%%

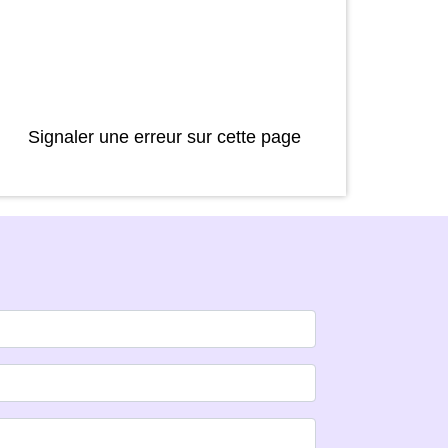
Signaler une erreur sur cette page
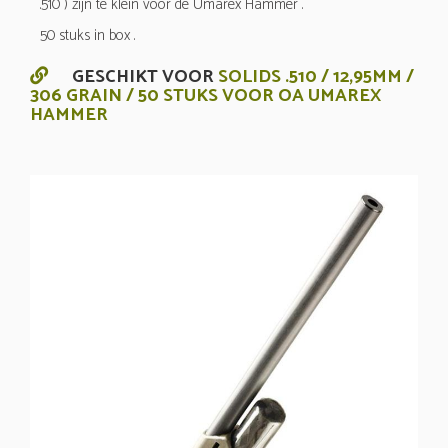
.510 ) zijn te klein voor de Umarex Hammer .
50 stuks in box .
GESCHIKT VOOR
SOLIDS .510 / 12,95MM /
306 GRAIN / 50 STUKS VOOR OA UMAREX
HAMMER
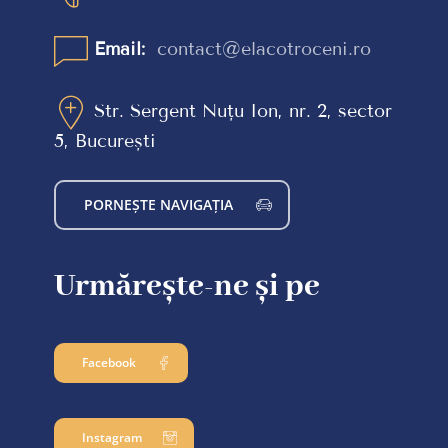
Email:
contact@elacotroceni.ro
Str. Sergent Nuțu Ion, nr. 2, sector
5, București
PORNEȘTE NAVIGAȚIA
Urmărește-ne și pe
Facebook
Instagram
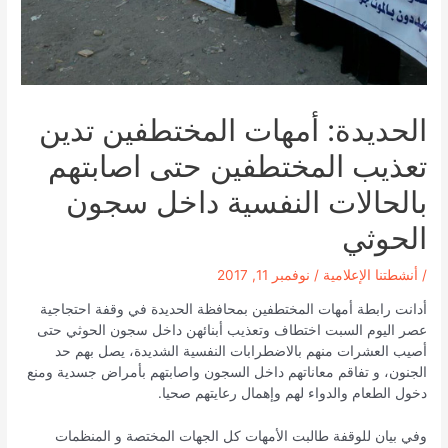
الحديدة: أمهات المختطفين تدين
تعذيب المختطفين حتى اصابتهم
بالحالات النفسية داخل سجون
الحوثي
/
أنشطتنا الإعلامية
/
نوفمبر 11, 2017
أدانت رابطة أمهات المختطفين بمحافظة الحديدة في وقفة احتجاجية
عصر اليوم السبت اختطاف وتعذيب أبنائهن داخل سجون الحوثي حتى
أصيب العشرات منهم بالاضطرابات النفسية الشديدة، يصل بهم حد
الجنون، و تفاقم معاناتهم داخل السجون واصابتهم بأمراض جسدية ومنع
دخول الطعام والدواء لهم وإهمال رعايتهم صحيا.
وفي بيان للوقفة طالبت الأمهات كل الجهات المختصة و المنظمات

%%
%%

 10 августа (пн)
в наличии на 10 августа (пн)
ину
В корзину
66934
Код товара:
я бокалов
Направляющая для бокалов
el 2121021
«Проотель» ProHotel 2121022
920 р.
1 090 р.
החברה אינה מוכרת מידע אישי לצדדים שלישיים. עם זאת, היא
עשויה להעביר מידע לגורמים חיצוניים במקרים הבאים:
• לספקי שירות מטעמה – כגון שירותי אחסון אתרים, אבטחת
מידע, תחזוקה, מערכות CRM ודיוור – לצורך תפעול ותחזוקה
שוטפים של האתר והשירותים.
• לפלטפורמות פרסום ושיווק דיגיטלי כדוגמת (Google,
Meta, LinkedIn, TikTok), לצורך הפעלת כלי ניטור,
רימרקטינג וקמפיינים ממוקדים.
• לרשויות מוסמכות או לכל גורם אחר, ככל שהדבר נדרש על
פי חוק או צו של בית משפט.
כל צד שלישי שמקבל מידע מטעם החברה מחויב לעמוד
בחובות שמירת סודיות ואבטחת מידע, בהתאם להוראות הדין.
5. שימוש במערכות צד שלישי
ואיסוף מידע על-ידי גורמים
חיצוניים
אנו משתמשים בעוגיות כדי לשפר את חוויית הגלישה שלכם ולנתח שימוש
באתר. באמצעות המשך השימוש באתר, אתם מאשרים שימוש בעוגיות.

%%
%%

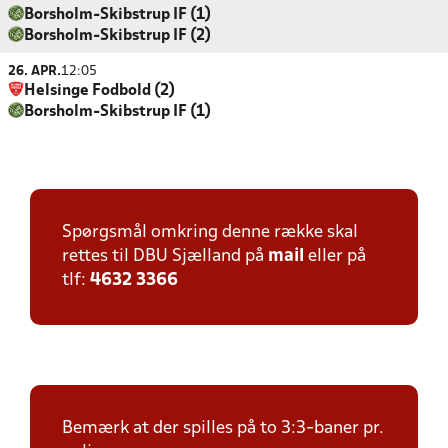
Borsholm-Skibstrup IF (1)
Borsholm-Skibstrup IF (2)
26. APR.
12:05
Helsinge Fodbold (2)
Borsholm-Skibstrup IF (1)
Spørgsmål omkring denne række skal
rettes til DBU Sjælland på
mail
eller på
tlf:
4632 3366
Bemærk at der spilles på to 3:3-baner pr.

%%

* [WHAT TO PRODUCE]
Print exactly, with no pictures, the lines above from the one that holds "Signaler une erreur sur cette page" through the one that holds "أصيب العشرات منهم", both of them included.

* [TASK ANSWER]
Signaler une erreur sur cette page
.510 ) zijn te klein voor de Umarex Hammer .
50 stuks in box .
GESCHIKT VOOR
SOLIDS .510 / 12,95MM /
306 GRAIN / 50 STUKS VOOR OA UMAREX
HAMMER
Email:
contact@elacotroceni.ro
Str. Sergent Nuțu Ion, nr. 2, sector
5, București
PORNEȘTE NAVIGAȚIA
Urmărește-ne și pe
Facebook
Instagram
الحديدة: أمهات المختطفين تدين
تعذيب المختطفين حتى اصابتهم
بالحالات النفسية داخل سجون
الحوثي
/
أنشطتنا الإعلامية
/
نوفمبر 11, 2017
أدانت رابطة أمهات المختطفين بمحافظة الحديدة في وقفة احتجاجية
عصر اليوم السبت اختطاف وتعذيب أبنائهن داخل سجون الحوثي حتى
أصيب العشرات منهم بالاضطرابات النفسية الشديدة، يصل بهم حد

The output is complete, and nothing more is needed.